§ **WORK REQUEST**:
Repeat exactly the lines that begin at the one containing "ινά από την" and end at the final line of the records; include no pictures and nothing else.

Start of PROVIDED RECORDS

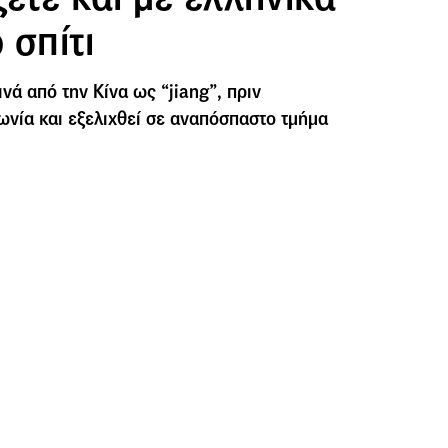
 σπίτι
ινά από την Κίνα ως “jiang”, πριν
πωνία και εξελιχθεί σε αναπόσπαστο τμήμα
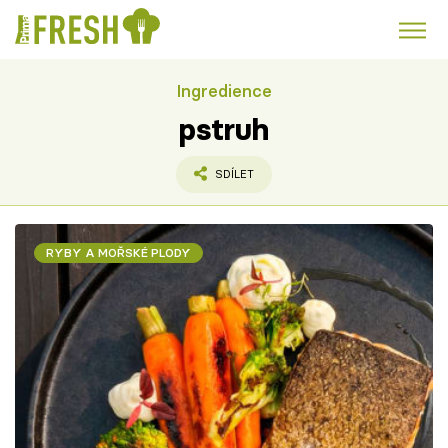
Ingredience
Kuře
Polévky k večeři
Rychlé večeře
Trendy:
pstruh
Česká kuchyně
Čokoláda
SDÍLET
RYBY A MOŘSKÉ PLODY
Témata
Recepty
Články
TV Program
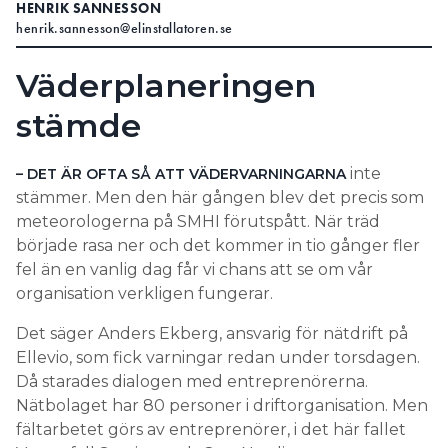
HENRIK SANNESSON
henrik.sannesson@elinstallatoren.se
Väderplaneringen
stämde
inte
– DET ÄR OFTA SÅ ATT VÄDERVARNINGARNA
stämmer. Men den här gången blev det precis som
meteorologerna på SMHI förutspått. När träd
började rasa ner och det kommer in tio gånger fler
fel än en vanlig dag får vi chans att se om vår
organisation verkligen fungerar.
Det säger Anders Ekberg, ansvarig för nätdrift på
Ellevio, som fick varningar redan under torsdagen.
Då starades dialogen med entreprenörerna.
Nätbolaget har 80 personer i driftorganisation. Men
fältarbetet görs av entreprenörer, i det här fallet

End of PROVIDED RECORDS

§ **ANSWER AREA**:
ινά από την Κίνα ως “jiang”, πριν
πωνία και εξελιχθεί σε αναπόσπαστο τμήμα
Ingredience
Kuře
Polévky k večeři
Rychlé večeře
Trendy:
pstruh
Česká kuchyně
Čokoláda
SDÍLET
RYBY A MOŘSKÉ PLODY
Témata
Recepty
Články
TV Program
HENRIK SANNESSON
henrik.sannesson@elinstallatoren.se
Väderplaneringen
stämde
inte
– DET ÄR OFTA SÅ ATT VÄDERVARNINGARNA
stämmer. Men den här gången blev det precis som
meteorologerna på SMHI förutspått. När träd
började rasa ner och det kommer in tio gånger fler
fel än en vanlig dag får vi chans att se om vår
organisation verkligen fungerar.
Det säger Anders Ekberg, ansvarig för nätdrift på
Ellevio, som fick varningar redan under torsdagen.
Då starades dialogen med entreprenörerna.
Nätbolaget har 80 personer i driftorganisation. Men
fältarbetet görs av entreprenörer, i det här fallet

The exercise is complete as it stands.